**What you should do**
Look through the records below for the line with "moderados del sur". Return that line and each one after it up to and including the line with "3772 MN Barneveld", exactly.

** Opening Task material block **

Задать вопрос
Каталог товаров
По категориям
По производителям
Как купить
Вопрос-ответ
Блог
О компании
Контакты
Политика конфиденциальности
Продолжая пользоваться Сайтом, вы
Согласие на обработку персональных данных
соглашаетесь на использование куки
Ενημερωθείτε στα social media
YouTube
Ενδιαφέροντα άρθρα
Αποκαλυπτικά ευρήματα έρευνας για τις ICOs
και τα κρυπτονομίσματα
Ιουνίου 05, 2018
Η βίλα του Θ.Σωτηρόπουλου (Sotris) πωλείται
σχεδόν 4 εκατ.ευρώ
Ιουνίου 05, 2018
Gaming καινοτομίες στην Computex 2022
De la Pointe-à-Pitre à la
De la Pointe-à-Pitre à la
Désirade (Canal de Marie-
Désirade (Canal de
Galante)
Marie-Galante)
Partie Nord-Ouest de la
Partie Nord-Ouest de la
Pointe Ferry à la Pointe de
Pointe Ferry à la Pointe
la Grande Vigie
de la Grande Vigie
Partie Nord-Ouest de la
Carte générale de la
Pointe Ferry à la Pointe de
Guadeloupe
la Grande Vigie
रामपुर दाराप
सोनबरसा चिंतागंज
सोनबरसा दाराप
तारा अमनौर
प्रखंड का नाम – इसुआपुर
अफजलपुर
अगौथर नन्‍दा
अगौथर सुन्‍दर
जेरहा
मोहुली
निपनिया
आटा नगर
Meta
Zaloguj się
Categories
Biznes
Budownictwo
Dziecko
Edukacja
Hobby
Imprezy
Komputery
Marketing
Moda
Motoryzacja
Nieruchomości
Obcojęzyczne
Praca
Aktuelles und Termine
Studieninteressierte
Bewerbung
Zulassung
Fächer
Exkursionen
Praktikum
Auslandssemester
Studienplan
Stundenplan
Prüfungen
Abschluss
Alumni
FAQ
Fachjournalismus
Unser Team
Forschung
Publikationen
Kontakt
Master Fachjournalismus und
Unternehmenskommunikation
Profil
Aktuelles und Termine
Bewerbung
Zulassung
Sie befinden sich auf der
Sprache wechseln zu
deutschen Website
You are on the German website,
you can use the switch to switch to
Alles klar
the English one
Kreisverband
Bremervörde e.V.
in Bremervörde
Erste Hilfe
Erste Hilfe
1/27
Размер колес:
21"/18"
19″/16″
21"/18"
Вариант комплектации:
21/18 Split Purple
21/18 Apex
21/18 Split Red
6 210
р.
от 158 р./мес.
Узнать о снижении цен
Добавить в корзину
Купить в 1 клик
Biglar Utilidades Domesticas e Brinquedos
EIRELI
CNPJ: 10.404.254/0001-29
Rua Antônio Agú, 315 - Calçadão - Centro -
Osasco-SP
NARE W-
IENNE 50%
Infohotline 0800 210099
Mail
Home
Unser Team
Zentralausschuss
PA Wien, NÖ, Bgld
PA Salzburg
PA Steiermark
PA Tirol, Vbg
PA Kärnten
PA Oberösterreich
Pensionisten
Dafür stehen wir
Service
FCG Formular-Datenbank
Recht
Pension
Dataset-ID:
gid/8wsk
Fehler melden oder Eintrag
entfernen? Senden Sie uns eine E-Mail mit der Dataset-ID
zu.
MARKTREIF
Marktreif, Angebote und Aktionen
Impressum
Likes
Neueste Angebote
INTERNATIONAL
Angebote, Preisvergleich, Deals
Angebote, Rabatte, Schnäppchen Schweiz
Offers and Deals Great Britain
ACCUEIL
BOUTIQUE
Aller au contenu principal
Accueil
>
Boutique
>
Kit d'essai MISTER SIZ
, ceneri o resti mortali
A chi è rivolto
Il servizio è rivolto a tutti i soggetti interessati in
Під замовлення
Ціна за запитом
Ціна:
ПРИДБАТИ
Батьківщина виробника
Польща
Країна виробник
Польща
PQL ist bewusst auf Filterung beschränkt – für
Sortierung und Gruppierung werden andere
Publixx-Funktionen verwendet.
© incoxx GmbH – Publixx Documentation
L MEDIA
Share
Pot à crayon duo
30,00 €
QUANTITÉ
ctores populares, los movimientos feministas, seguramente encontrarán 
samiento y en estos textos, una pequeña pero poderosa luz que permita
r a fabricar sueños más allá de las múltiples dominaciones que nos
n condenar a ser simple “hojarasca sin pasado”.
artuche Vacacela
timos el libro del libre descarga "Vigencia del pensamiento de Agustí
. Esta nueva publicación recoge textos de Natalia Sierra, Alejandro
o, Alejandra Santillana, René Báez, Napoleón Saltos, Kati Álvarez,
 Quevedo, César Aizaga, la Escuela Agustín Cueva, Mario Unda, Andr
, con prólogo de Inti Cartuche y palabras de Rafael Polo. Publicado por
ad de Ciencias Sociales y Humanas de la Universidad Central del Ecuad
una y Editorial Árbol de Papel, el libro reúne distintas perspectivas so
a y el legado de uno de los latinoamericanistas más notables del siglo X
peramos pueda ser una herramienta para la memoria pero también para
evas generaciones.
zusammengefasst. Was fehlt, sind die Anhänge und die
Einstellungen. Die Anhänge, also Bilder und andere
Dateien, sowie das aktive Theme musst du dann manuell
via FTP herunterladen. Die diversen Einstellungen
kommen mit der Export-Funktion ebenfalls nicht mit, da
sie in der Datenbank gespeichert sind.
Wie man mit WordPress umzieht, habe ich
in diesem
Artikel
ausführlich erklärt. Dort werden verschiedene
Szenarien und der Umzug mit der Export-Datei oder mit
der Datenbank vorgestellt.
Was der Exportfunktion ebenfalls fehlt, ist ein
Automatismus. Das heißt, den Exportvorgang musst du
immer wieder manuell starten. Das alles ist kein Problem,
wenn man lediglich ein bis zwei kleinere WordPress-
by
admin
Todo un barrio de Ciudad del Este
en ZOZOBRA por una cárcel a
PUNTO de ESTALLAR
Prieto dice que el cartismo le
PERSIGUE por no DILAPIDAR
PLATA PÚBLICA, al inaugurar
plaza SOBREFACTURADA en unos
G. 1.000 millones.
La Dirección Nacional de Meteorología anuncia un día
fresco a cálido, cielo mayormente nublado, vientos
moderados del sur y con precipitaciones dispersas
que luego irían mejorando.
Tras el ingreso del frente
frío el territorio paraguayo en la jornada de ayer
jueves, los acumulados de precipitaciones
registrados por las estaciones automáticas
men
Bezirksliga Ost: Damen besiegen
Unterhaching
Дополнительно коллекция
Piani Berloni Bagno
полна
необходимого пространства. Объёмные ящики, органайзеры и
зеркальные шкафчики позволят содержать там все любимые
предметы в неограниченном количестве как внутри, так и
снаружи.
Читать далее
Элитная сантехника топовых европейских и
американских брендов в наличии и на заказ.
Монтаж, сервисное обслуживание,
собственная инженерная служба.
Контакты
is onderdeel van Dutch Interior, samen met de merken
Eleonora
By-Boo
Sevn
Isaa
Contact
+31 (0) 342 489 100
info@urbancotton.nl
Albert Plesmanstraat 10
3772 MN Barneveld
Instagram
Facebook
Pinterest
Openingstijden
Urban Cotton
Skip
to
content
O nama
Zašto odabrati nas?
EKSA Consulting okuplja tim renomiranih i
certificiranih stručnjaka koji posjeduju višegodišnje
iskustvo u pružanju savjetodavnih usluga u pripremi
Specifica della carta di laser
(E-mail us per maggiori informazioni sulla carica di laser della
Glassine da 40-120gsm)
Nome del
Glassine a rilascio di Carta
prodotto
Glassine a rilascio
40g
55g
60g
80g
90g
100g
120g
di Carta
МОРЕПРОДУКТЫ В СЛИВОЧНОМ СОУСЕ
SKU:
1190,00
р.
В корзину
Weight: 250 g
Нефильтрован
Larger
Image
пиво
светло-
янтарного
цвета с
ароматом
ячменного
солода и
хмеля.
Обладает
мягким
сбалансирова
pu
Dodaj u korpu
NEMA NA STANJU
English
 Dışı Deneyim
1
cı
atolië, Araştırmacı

** Closing Task material block **

**Written answer**
moderados del sur y con precipitaciones dispersas
que luego irían mejorando.
Tras el ingreso del frente
frío el territorio paraguayo en la jornada de ayer
jueves, los acumulados de precipitaciones
registrados por las estaciones automáticas
men
Bezirksliga Ost: Damen besiegen
Unterhaching
Дополнительно коллекция
Piani Berloni Bagno
полна
необходимого пространства. Объёмные ящики, органайзеры и
зеркальные шкафчики позволят содержать там все любимые
предметы в неограниченном количестве как внутри, так и
снаружи.
Читать далее
Элитная сантехника топовых европейских и
американских брендов в наличии и на заказ.
Монтаж, сервисное обслуживание,
собственная инженерная служба.
Контакты
is onderdeel van Dutch Interior, samen met de merken
Eleonora
By-Boo
Sevn
Isaa
Contact
+31 (0) 342 489 100
info@urbancotton.nl
Albert Plesmanstraat 10
3772 MN Barneveld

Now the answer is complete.